Un agent connait bien le marché. Il connait les bonnes personnes, les prix, les droits de reproduction. Tu bénéficies de sa réputation et c’est un gage de qualité auprès de tes clients que d’être représenté par un agent. C’est signe que tu es un pro. Sans compter qu’il y a des agences que tu auras du mal à approcher, sans avoir d’agent.
Un agent peut te donner quelques bons conseils. Il est très difficile d’avoir un retour objectif sur son travail et d’avoir assez de recul pour juger soi-même de ce que l’on produit. Si tu as envie de les recevoir, les conseils d’un agent seront toujours bons à prendre. Qui peut se permettre de te dire ce qui va et ce qui ne va pas dans ton boulot, à part un agent ?
Être représenté par un agent peut faire peur. Certains clients potentiels n’oseront peut-être pas te contacter car ils estimeront, à tort, que tu seras trop cher ou que tu ne seras pas assez disponible pour leur projet. C’est le seul point négatif à mon sens.
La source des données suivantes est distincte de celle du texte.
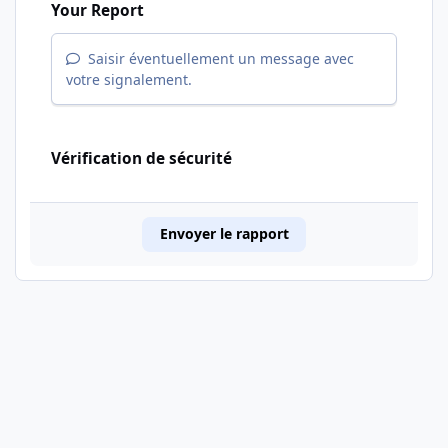
Your Report
Saisir éventuellement un message avec
votre signalement.
Vérification de sécurité
Envoyer le rapport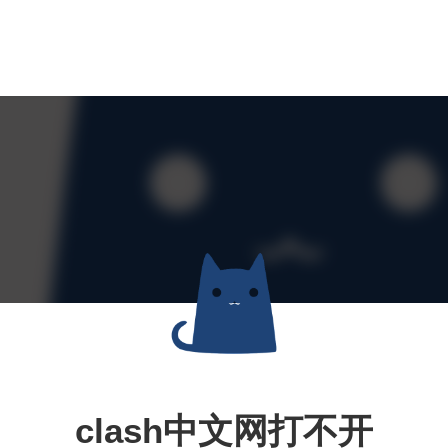
clash中文网打不开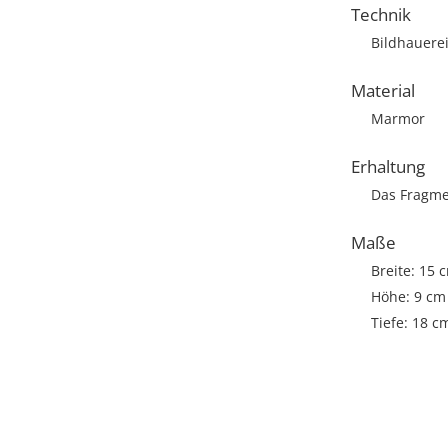
Technik
Bildhauere
Material
Marmor
Erhaltung
Das Fragmen
Maße
Breite: 15 
Höhe: 9 cm
Tiefe: 18 c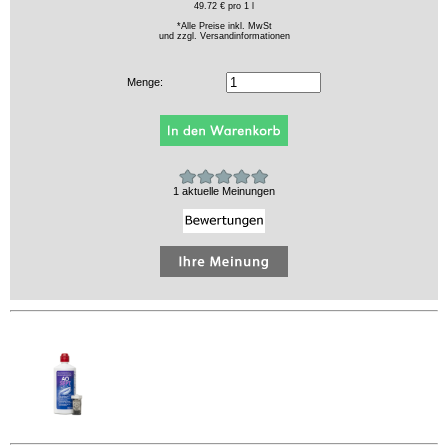
49.72 € pro 1 l
*Alle Preise inkl. MwSt
und zzgl.
Versandinformationen
Menge:
1 aktuelle Meinungen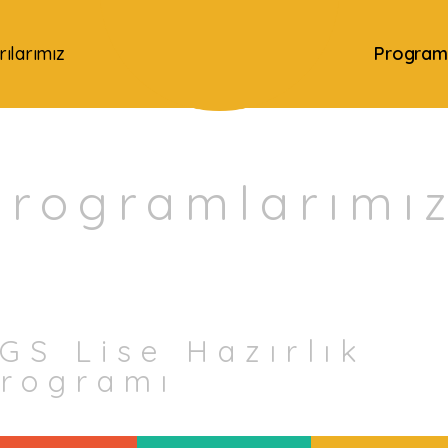
ılarımız
Programl
Programlarımı
GS Lise Hazırlık
rogramı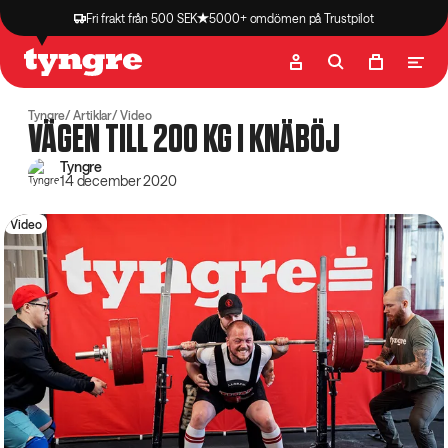
Fri frakt från 500 SEK
5000+ omdömen på Trustpilot
Butik
Recept
Podcast
Artiklar
Tyngre
Artiklar
Video
VÄGEN TILL 200 KG I KNÄBÖJ
Tyngre
14 december 2020
Video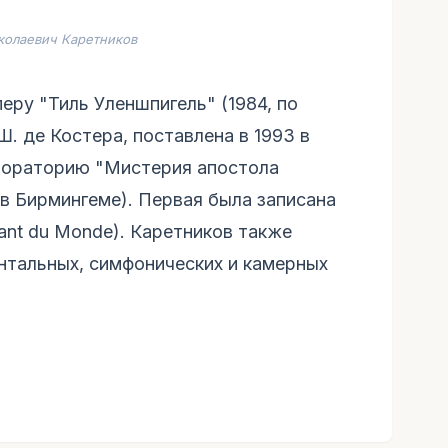
колаевич Каретников
еру "Тиль Уленшпигель" (1984, по
. де Костера, поставлена в 1993 в
у-ораторию "Мистерия апостола
5 в Бирмингеме). Первая была записана
hant du Monde). Каретников также
нтальных, симфонических и камерных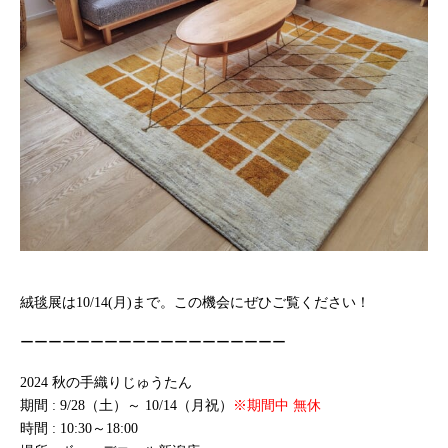
絨毯展は10/14(月)まで。この機会にぜひご覧ください！
ーーーーーーーーーーーーーーーーーーー
2024 秋の手織りじゅうたん
期間 : 9/28（土）～ 10/14（月祝）
※期間中 無休
時間 : 10:30～18:00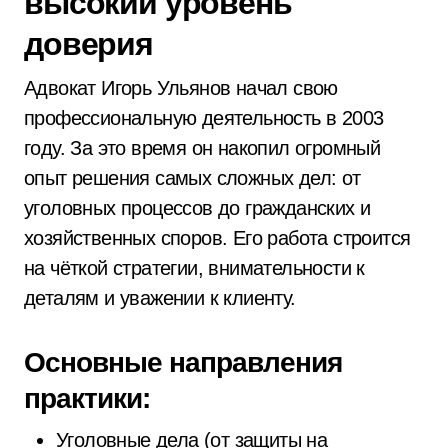
высокий уровень
доверия
Адвокат Игорь Ульянов начал свою
профессиональную деятельность в 2003
году. За это время он накопил огромный
опыт решения самых сложных дел: от
уголовных процессов до гражданских и
хозяйственных споров. Его работа строится
на чёткой стратегии, внимательности к
деталям и уважении к клиенту.
Основные направления
практики:
Уголовные дела (от защиты на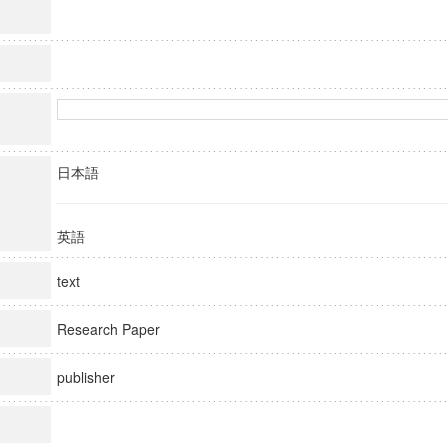
日本語
英語
text
Research Paper
publisher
Pour toutes ces raisons, un agent c’est bien plus que le pourcentage qu’il te rapporte. Je te l’accorde, il y a des agents qui ne font pas le job et des illustrateurs qui atteignent des sommets sans agent. J’aimerais, en guise de conclusion, te dire que les crayons sont entre tes mains, et non pas celles de ton agent. Je te conseille donc d’être toi-même quand tu illustres, de le faire avec passion et si par chance, ton univers rencontre le public, un agent te fera monter la Chantilly et tu pourras déboucher le champagne.